Opinion is split, Insurance Times reports, over whether it’s a good idea to give recently qualified young drivers a ‘graduate licence.’

Rather than entitling the holder to mope about dreamily in sunlit swimming pools, shag older women, and run off with their daughters, said graduate licence would restrict teenagers with recently acquired ‘motor skills’ from driving at night, carrying young passengers and perhaps even having the odd beer pre-flight.

But a fierce row has broken out, Insurance Times claims, between saucily-named new pay-per-mile motor insurer Insure the Box and the rest of the world aged 20 or over.

Mike Brockman of ITB, a man, as we shall see, with a bent for a classical allusion, has branded proposals for a graduate licence ‘draconian,’ by which, we may safely assume, he refers to the seventh century Athenian legislator Draco who provided that city with its first (allegedly somewhat harsh) penal code rather than that bloke in Harry Potter.

“We believe you shouldn’t restrict young drivers’ driving ability,” Mike Brockman argues not unreasonably. “Our ethos [another classical reference, see] is about educating young people.” Ah, yes, but isn’t that what Socrates used to say, and look what that old bugger got up to!
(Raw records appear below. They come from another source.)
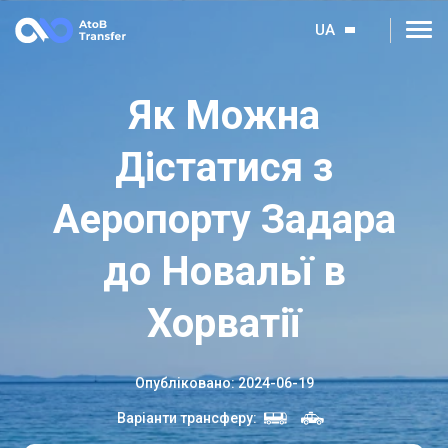
UA
Як Можна
Дістатися з
Аеропорту Задара
до Новальї в
Хорватії
Опубліковано
:
2024-06-19
Варіанти трансферу
:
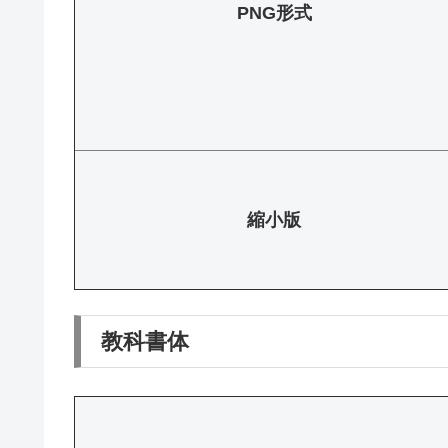
PNG形式
縮小版
教科書体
Not to be swayed by idle talk about youngsters being 17 times more dangerous behind the wheel than 50 year olds, or even the claim made by Swiftcover’s James Osterberg this week that insurance premiums could come down by 10% if the proposals were implemented, Brockman is determined to fight the kids’ corner.

In any case, he claims, “If you tell young people they cannot do something – they almost certainly will.”